── Input data

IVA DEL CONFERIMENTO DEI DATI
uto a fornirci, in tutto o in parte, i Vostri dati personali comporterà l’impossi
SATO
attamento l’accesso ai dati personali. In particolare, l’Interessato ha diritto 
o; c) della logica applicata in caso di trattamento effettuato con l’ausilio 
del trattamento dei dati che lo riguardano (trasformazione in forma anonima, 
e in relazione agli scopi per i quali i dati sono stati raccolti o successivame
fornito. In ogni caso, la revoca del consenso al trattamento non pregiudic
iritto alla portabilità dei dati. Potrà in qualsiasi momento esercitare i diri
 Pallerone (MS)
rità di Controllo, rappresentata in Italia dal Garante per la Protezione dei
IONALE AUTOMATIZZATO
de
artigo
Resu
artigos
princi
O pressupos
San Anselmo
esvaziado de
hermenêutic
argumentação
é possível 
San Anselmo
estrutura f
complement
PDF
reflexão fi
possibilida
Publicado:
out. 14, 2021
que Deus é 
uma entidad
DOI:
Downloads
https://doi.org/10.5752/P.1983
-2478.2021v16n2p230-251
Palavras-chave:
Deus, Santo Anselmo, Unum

────
── Input data

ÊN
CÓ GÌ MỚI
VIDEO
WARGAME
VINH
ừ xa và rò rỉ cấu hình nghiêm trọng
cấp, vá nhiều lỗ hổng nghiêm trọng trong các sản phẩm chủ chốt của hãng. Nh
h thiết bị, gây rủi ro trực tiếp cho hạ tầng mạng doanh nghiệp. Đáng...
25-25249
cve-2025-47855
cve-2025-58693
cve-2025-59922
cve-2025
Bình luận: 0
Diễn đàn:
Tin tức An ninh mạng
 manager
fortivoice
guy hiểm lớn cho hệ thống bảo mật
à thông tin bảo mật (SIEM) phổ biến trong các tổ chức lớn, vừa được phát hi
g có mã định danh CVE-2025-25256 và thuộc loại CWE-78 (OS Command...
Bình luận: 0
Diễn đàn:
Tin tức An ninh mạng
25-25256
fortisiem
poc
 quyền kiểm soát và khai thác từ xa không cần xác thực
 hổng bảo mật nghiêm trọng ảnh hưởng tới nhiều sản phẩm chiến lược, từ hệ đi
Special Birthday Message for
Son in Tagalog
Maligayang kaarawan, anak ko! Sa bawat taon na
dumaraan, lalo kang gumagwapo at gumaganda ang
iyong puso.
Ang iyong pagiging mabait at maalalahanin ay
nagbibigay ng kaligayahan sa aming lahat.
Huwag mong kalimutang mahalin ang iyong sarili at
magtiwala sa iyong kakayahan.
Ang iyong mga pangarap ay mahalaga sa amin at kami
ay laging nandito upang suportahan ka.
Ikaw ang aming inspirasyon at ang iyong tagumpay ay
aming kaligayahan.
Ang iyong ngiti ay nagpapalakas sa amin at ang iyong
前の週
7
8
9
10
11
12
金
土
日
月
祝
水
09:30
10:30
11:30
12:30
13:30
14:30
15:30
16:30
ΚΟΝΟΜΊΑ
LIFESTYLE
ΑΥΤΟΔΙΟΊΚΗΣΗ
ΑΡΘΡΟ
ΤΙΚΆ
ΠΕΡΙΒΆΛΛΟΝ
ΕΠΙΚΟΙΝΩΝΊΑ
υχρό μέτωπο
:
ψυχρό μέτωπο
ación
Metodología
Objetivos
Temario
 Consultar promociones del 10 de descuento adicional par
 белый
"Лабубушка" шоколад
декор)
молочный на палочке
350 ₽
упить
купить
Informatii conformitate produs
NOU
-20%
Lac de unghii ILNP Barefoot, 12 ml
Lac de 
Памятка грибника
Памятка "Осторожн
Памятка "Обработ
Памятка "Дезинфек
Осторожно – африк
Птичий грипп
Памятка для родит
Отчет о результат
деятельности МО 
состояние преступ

────

**Task brief**
Among the lines above, which ones hold the string "trattamento"? Show them.

**The completed task**
o; c) della logica applicata in caso di trattamento effettuato con l’ausilio 
del trattamento dei dati che lo riguardano (trasformazione in forma anonima, 
fornito. In ogni caso, la revoca del consenso al trattamento non pregiudic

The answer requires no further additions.